Кризис медленной помощи – это дефицит пространства для роста души. Много разных услуг, а пространства для души все меньше. Сейчас это отчасти сознается, но сознается умом, привыкшим к скорой помощи, и тут же профанируется. Пространство для души тоже становится коммерческой услугой. И массовый туризм разрушает, затаптывает, опошляет леса и горы, гадит на памятниках старины, забрасывает консервными банками берега и тащит транзисторы в развалины монастырей. Мир спасёт красота? Мир спасет любовь?

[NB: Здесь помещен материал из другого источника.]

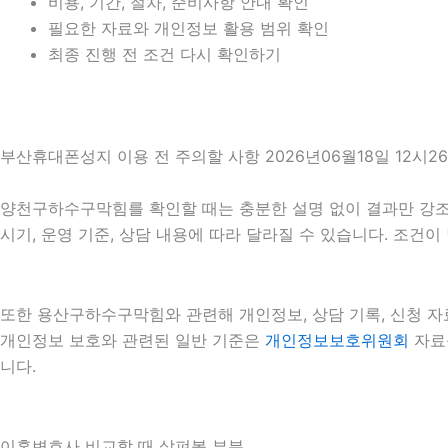
비용, 기간, 절차, 준비사항 안내 확인
필요한 자료와 개인정보 활용 범위 확인
최종 진행 전 조건 다시 확인하기
부산휴대폰성지 이용 전 주의할 사항 2026년06월18일 12시2
양천구하수구막힘를 확인할 때는 충분한 설명 없이 결과만 강조하는
시기, 운영 기준, 상담 내용에 따라 달라질 수 있습니다. 조건
또한 용산구하수구막힘와 관련해 개인정보, 상담 기록, 신청 자료
개인정보 보호와 관련된 일반 기준은
개인정보보호위원회
자료를
니다.
이혼변호사 비교할 때 살펴볼 부분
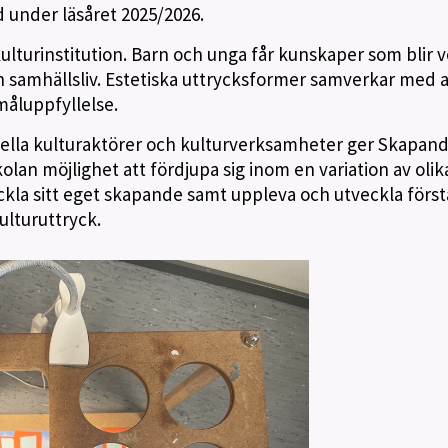
id under läsåret 2025/2026.
kulturinstitution. Barn och unga får kunskaper som blir 
och samhällsliv. Estetiska uttrycksformer samverkar med 
måluppfyllelse.
la kulturaktörer och kulturverksamheter ger Skapan
olan möjlighet att fördjupa sig inom en variation av olik
ckla sitt eget skapande samt uppleva och utveckla först
ulturuttryck.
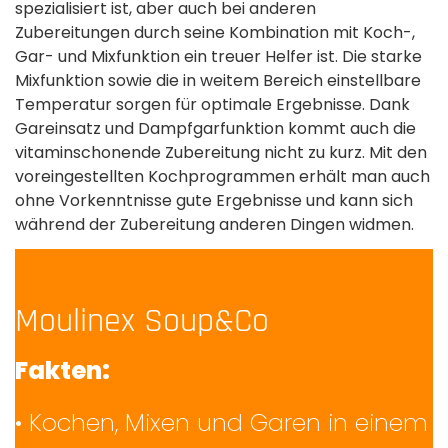
spezialisiert ist, aber auch bei anderen
Zubereitungen durch seine Kombination mit Koch-,
Gar- und Mixfunktion ein treuer Helfer ist. Die starke
Mixfunktion sowie die in weitem Bereich einstellbare
Temperatur sorgen für optimale Ergebnisse. Dank
Gareinsatz und Dampfgarfunktion kommt auch die
vitaminschonende Zubereitung nicht zu kurz. Mit den
voreingestellten Kochprogrammen erhält man auch
ohne Vorkenntnisse gute Ergebnisse und kann sich
während der Zubereitung anderen Dingen widmen.
Moulinex Soup&Co
Fakten:
• Kochen, Mixen und Garen in einem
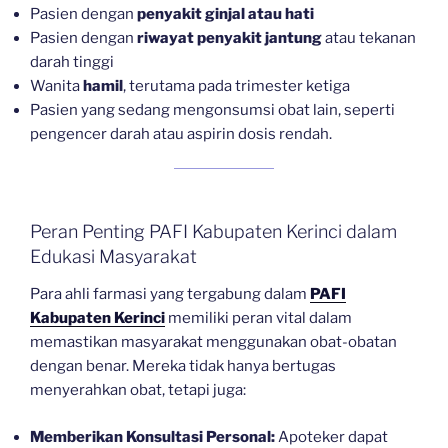
Pasien dengan
penyakit ginjal atau hati
Pasien dengan
riwayat penyakit jantung
atau tekanan
darah tinggi
Wanita
hamil
, terutama pada trimester ketiga
Pasien yang sedang mengonsumsi obat lain, seperti
pengencer darah atau aspirin dosis rendah.
Peran Penting PAFI Kabupaten Kerinci dalam
Edukasi Masyarakat
Para ahli farmasi yang tergabung dalam
PAFI
Kabupaten Kerinci
memiliki peran vital dalam
memastikan masyarakat menggunakan obat-obatan
dengan benar. Mereka tidak hanya bertugas
menyerahkan obat, tetapi juga:
Memberikan Konsultasi Personal:
Apoteker dapat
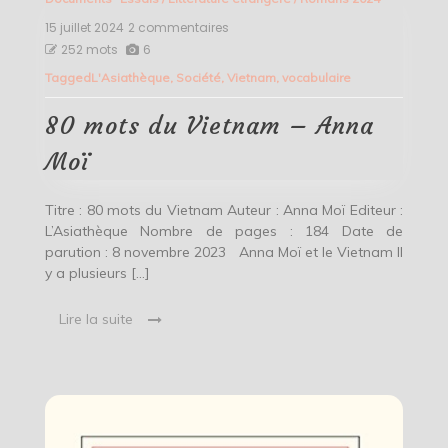
15 juillet 2024
2 commentaires
sur
80
252 mots
6
mots
Tagged
L'Asiathèque
,
Société
,
Vietnam
,
vocabulaire
du
Vietnam
–
80 mots du Vietnam – Anna
Anna
Moï
Moï
Titre : 80 mots du Vietnam Auteur : Anna Moï Editeur :
L’Asiathèque Nombre de pages : 184 Date de
parution : 8 novembre 2023 Anna Moï et le Vietnam Il
y a plusieurs […]
Lire la suite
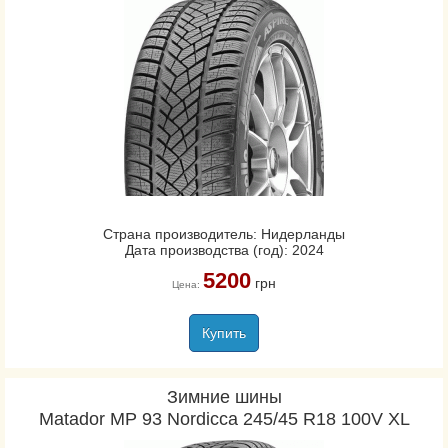
Страна производитель: Нидерланды
Дата производства (год): 2024
5200
грн
Цена:
Купить
Зимние шины
Matador MP 93 Nordicca 245/45 R18 100V XL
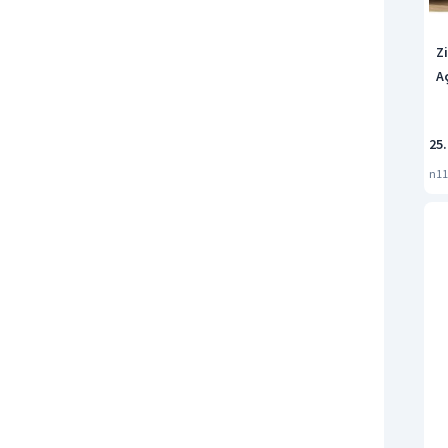
Z
A
25
n11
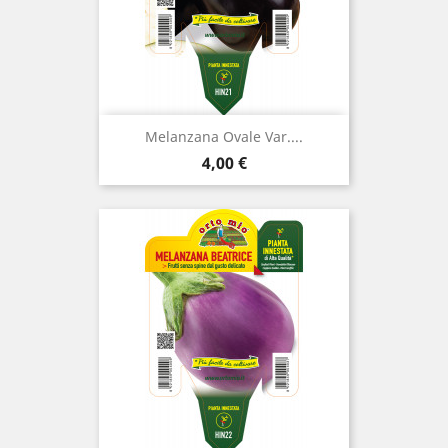
Melanzana Ovale Var....
Prezzo
4,00 €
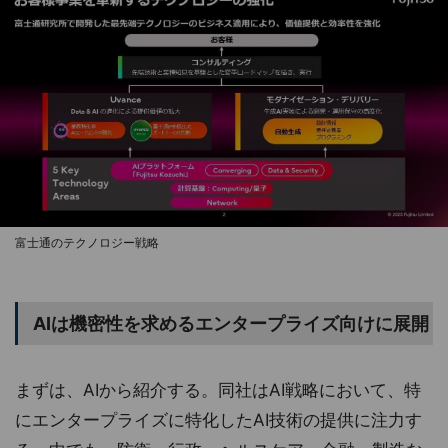
富士通のテクノロジー戦略
AIは機密性を求めるエンタープライズ向けに展開
まずは、AIから紹介する。同社はAI戦略において、特
にエンタープライズに特化したAI技術の提供に注力す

Да, и красота, и любовь, но красота, увиденная глазами Мышкина (а не Рогожина).[9]
В номере 2 за 1977 год замечательного журнала «Вокруг света» была опубликована небольшая заметка под названием «Взаимность». Публикация имела глубокий философский смысл. Она повествовала, что туристы, посещающие конголезский Национальный парк Рвинда, ходят днем к реке смотреть на купающихся бегемотов, а ночью уже бегемоты подтягиваются к гостинице и наблюдают за туристами. Зоопарк, да и только.[10]
Высшей степенью посвящения в туризме в ту эпоху был Путь Геолога, причем культ этой мирной профессии был сравним с поклонением лётчикам в 30-е годы, — спелеологи и альпинисты почему-то шли на особицу, их занятия воспринимались лишь как экзотические и специальные ответвления Главного Пути. В туризме были свои певцы, гуру и герои, и в последних высших своих проявлениях это было своего рода сектантство — десятью годами позже те же черты повторятся в движении хиппи. Кстати, этот повальный, пусть и плохо осознанный эскапизм, присущий советскому туристическому движению, рифмовался с американским битничеством, пусть марихуану заменяла водка.[11]
В какой-то момент я обиделся и разозлился на Париж. Это зажравшийся, отупевший, бесчувственный город. Город, в котором голуби подыхают, обожравшись шоколада, недоеденного туристами. Вот еще один готов: глаза затянулись пленкой, только крылья еще отхлопывают по асфальту какой-то сбивчивый, агонизирующий ритм. ОбманкаChamps Elysées: ничего настоящего, просто гигантский супермаркет и огромное кафе, в котором кресла, как в кинотеатре, развернуты в сторону улицы. Вечером туристы будут наблюдать здесь «спектакль жизни», т.е. туристов же. Или продавцов птичьих трелей, свистающих на разные лады в пассаже. В какой-то момент показалось, что все это нереально.[12]
— Василий Голованов, «Остров, или оправдание бессмысленных путешествий», 2002
Наш турист никогда не потратит лишний процент на страховку собственной путевки. Он будет сидеть в аэропорту в Тунисе и ждать, когда государство, не несущее формально никакой ответственности за бизнес-отношения между туристом и туркомпанией, будет за свой счет его вытаскивать[13].
Во времена моего детства надпись «турист» сопровождала картинку, на которой человек в кедах с рюкзаком карабкается в горы. Ныне под аналогичным комментарием — пляжник: солнцезащитные очки, шезлонг под пальмой у лазурных вод океана. Всё течёт, всё меняется.
Мы живем не как туристы,
Как лентяи и поэты,
Не скупясь и не считая,
Ночь за ночью, день за днём.
Под окном левкой душистый,
Камни за день разогреты,
Умирает, истекая,
Позабытый водоём.[14]
Спал ли я в эту ночь, ― «герой без поэмы», ― в помарках от шпал?
Спал, спасенный. Как сипай. Как спирит.
Вот… ― отпеты. «К Ахматовой» ходит автобус туризма.
У Гитовича ― камень. И камень ― скамья. Там я пью, окропляя. Один.
Там, где было два домика-ёлочки, там и теперь две дачки.